Wednesday, July 27, 2005

Duck Soup

Only in a Marx Brothers movie could a man named Rufus T. Firefly be president of a country. Only in a Marx Brothers movie would someone who looked like Groucho be president of a country. But that is the nature of the Marx Brothers. They took the inexplicable and played it for laughs, a full 40 years before irony and irreverance was a standard form of comedy. While most of their comedy was based on slapstick and word play (all of it funny mind you), when they really set out to lampoon a sacred institution, in this case politics, they proved themselves to be masters of satire and social humor. Rufus T. Firefly, for instance, insists he must go to war because "I've already paid a month's rent on the battlefield". He also instructs one of his subordinates to build trenches six feet deep so they won't need any soldiers. It is jokes like these that set the Marx Brothers apart from other, different comics of the time. Not to take anything away from the genius of Chaplin or Keaton, but their comedy was more predicated on emotion and pathos. The Marx Brothers could seemingly care less about making you cry, or think. All they wanted from their audience was laughter. All of their movies are funny, but in movies like "Duck Soup" and their other classic "A Night at the Opera", the Marx Brothers pushed the bar into the stratosphere, with countless jokes, gags, and pratfalls.
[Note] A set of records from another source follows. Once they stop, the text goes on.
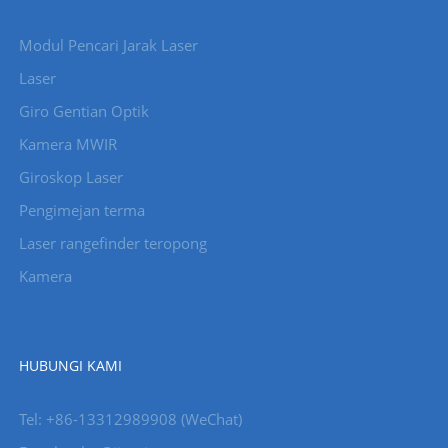
Modul Pencari Jarak Laser
Laser
Giro Gentian Optik
Kamera MWIR
Giroskop Laser
Pengimejan terma
Laser rangefinder teropong
Kamera
HUBUNGI KAMI
Tel: +86-13312989908 (WeChat)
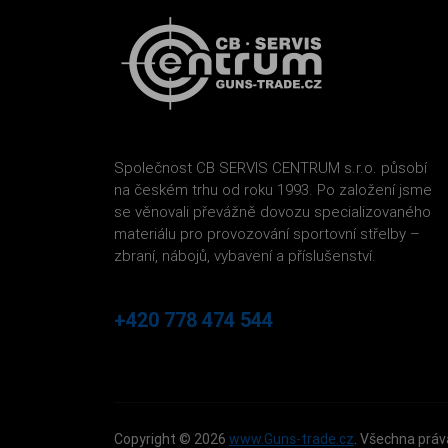
Společnost CB SERVIS CENTRUM s.r.o. působí
na českém trhu od roku 1993. Po založení jsme
se věnovali převážně dovozu specializovaného
materiálu pro provozování sportovní střelby –
zbraní, nábojů, vybavení a příslušenství.
+420 778 474 544
Copyright © 2026
www.Guns-trade.cz
. Všechna práv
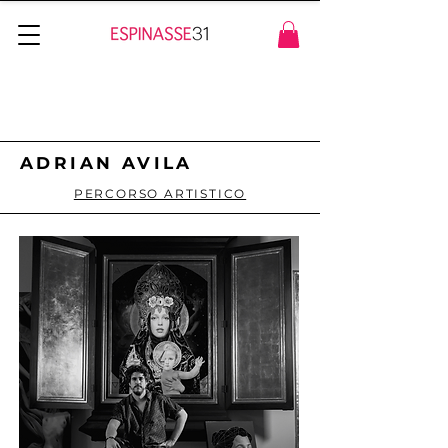
ADRIAN AVILA
PERCORSO ARTISTICO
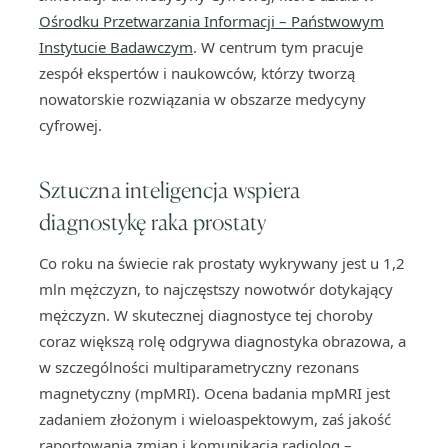
Ośrodku Przetwarzania Informacji – Państwowym
Instytucie Badawczym
. W centrum tym pracuje
zespół ekspertów i naukowców, którzy tworzą
nowatorskie rozwiązania w obszarze medycyny
cyfrowej.
Sztuczna inteligencja wspiera
diagnostykę raka prostaty
Co roku na świecie rak prostaty wykrywany jest u 1,2
mln mężczyzn, to najczęstszy nowotwór dotykający
mężczyzn. W skutecznej diagnostyce tej choroby
coraz większą rolę odgrywa diagnostyka obrazowa, a
w szczególności multiparametryczny rezonans
magnetyczny (mpMRI). Ocena badania mpMRI jest
zadaniem złożonym i wieloaspektowym, zaś jakość
raportowania zmian i komunikacja radiolog –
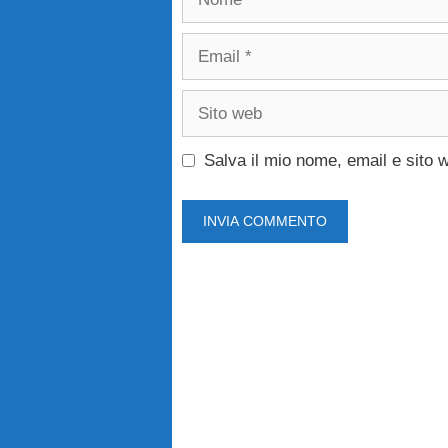
Email
Sito
web
Salva il mio nome, email e sito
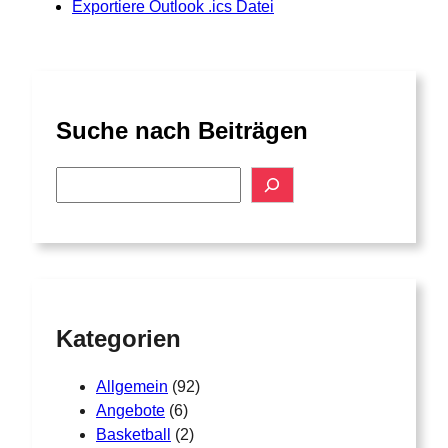
Exportiere Outlook .ics Datei
Suche nach Beiträgen
S
e
a
r
c
h
Kategorien
Allgemein
(92)
Angebote
(6)
Basketball
(2)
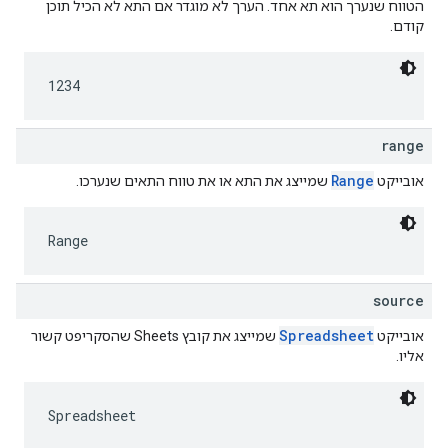
הטווח שנערך הוא תא אחד. הערך לא מוגדר אם התא לא הכיל תוכן
קודם.
1234
range
Range
אובייקט
שמייצג את התא או את טווח התאים שנערכו.
Range
source
Spreadsheet
אובייקט
שמייצג את קובץ Sheets שהסקריפט קשור
אליו.
Spreadsheet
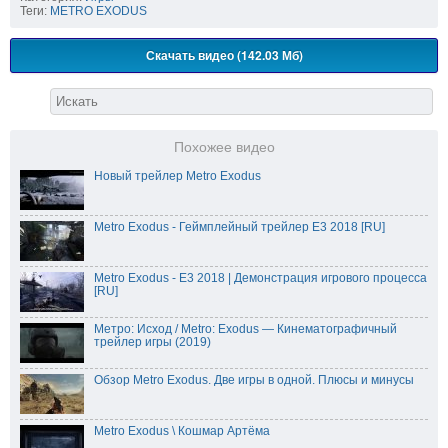
Теги:
METRO EXODUS
Скачать видео (142.03 Мб)
Похожее видео
Новый трейлер Metro Exodus
Metro Exodus - Геймплейный трейлер E3 2018 [RU]
Metro Exodus - E3 2018 | Демонстрация игрового процесса
[RU]
Метро: Исход / Metro: Exodus — Кинематографичный
трейлер игры (2019)
Обзор Metro Exodus. Две игры в одной. Плюсы и минусы
Metro Exodus \ Кошмар Артёма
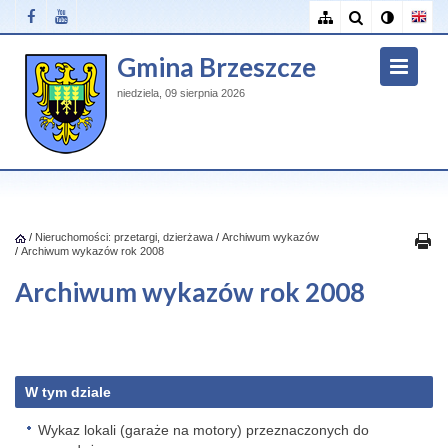
Gmina Brzeszcze
niedziela, 09 sierpnia 2026
/
Nieruchomości: przetargi, dzierżawa
/
Archiwum wykazów
/
Archiwum wykazów rok 2008
Archiwum wykazów rok 2008
W tym dziale
Wykaz lokali (garaże na motory) przeznaczonych do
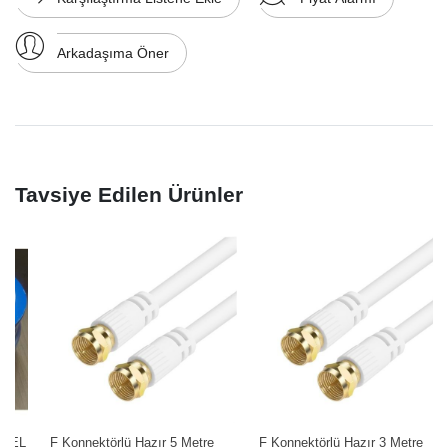
Arkadaşıma Öner
Tavsiye Edilen Ürünler
L
F Konnektörlü Hazır 5 Metre
F Konnektörlü Hazır 3 Metre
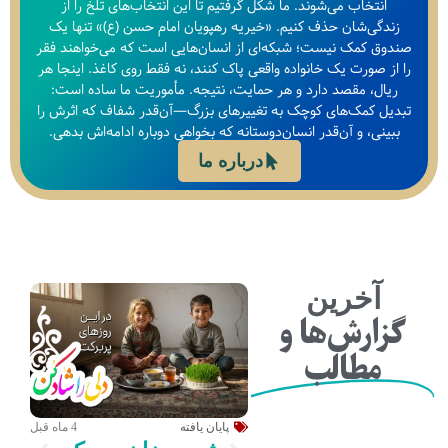
انتخاب می‌شوند. ما شکل گرفتیم تا این انتخاب‌های تلخ را از
زندگی‌شان حذف کنیم. «خیریه رهپویان امام حسن (ع)» تنها یک
صندوق کمک نیست؛ شبکه‌ای از انسان‌هایی است که می‌خواهند فقر
را از صورت یک خانواده واقعی پاک کنند، نه فقط روی کاغذ. اینجا هر
ریال، مقصد دارد و هر حمایت، نتیجه. مأموریت ما ساده است:
تبدیل کمک‌های کوچک به تغییرهای بزرگ—آن‌قدر شفاف که اثرش را
ببینی، و آن‌قدر انسان‌دوستانه که بخواهی دوباره ادامه‌اش بدهی.
درباره ما
آخرین
گزارش‌ها و
مطالب
پایان یافته
4 ماه قبل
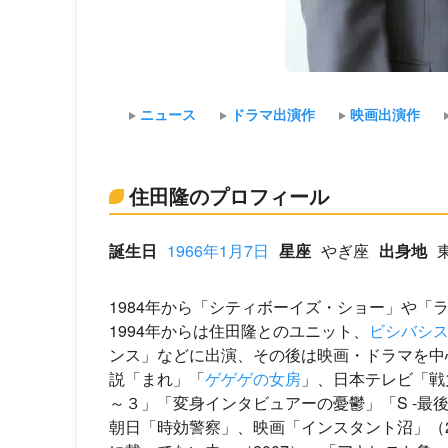
ニュース
ドラマ出演作
映画出演作
住田隆のプロフィール
誕生日
1966年1月7日
星座
やぎ座
出身地
1984年から「シティボーイズ・ショー」や「
1994年からは住田隆とのユニット、
ビシバシ
ンス」などに出演、その後は映画・ドラマを中
説「まれ」「
ゲゲゲの女房
」、日本テレビ「戦
～３」「変身インタビュアーの憂鬱」「S -最
朝日「時効警察」、映画「インスタント沼」（2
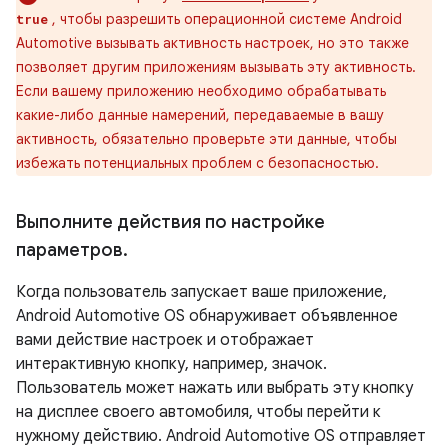
, чтобы разрешить операционной системе Android
true
Automotive вызывать активность настроек, но это также
позволяет другим приложениям вызывать эту активность.
Если вашему приложению необходимо обрабатывать
какие-либо данные намерений, передаваемые в вашу
активность, обязательно проверьте эти данные, чтобы
избежать потенциальных проблем с безопасностью.
Выполните действия по настройке
параметров
.
Когда пользователь запускает ваше приложение,
Android Automotive OS обнаруживает объявленное
вами действие настроек и отображает
интерактивную кнопку, например, значок.
Пользователь может нажать или выбрать эту кнопку
на дисплее своего автомобиля, чтобы перейти к
нужному действию. Android Automotive OS отправляет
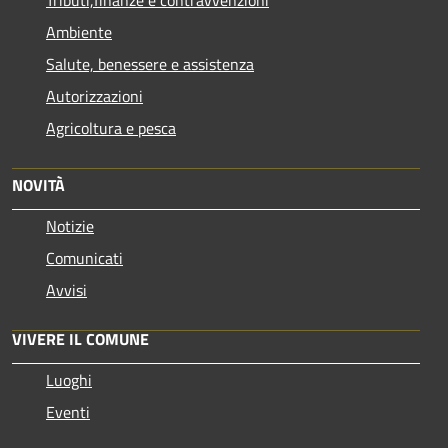
Ambiente
Salute, benessere e assistenza
Autorizzazioni
Agricoltura e pesca
NOVITÀ
Notizie
Comunicati
Avvisi
VIVERE IL COMUNE
Luoghi
Eventi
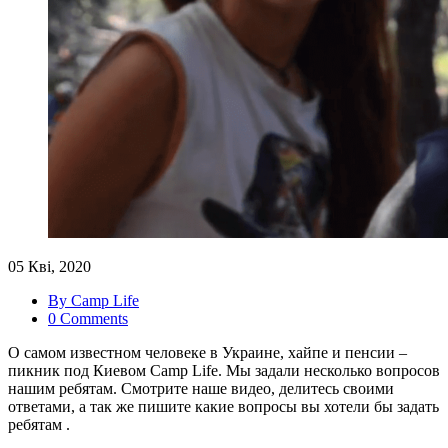
05 Кві, 2020
By Camp Life
0 Comments
О самом известном человеке в Украине, хайпе и пенсии –
пикник под Киевом Camp Life. Мы задали несколько вопросов
нашим ребятам. Смотрите наше видео, делитесь своими
ответами, а так же пишите какие вопросы вы хотели бы задать
ребятам .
The film opens with the coronation for new dictator Rufus T. Firefly, who of course has overslept and arrives via firemen's pole. Relations with neighboring Sylvania are strained and Firefly is not exactly a diplomatic diplomat. Prone to insulting anyone and everyone, he makes quick work of Sylvania's ambassador Trentino, who has designs on the Freedonian throne and its biggest patron, Mrs. Teasdale. Trentino, representing the much stronger nation of Sylvania, would still prefer to marry Mrs. Teasdale and peacefully segue onto the Freedonian throne, but Firefly proves to be more of a challenge than he anticipated and soon the two countries are preparing for war. To help the Sylvanian attack Trentino enlists two spies, Chicolini and Pinky, to infiltrate Freedonia and steal military secrets. That is all well and good, except the two spies happen to be the clueless Chico and the silent Harpo, who spend more time frustrating a lemonade vendor than they do shadowing Firefly. As the film progresses little things like plot and characterization become less and less of a priority as the jokes and gags continue to pile up. In one scene Firefly is offering Chicolini a post in his cabinet, and the next he's on trial for espionage. The trial scene is a hilarious example of Marx Brothers nonsense. Groucho, always playing foil to some stuffed shirt, inexplicably comes to Chicolini's defense and then leads the entire congregation, err, courtroom in a bizarre folksy rendition of "Freedonia's Going to War!", complete with choreographed dance moves. What follows is in my opinion the Marx Brothers greatest sustained sequence from all of their films.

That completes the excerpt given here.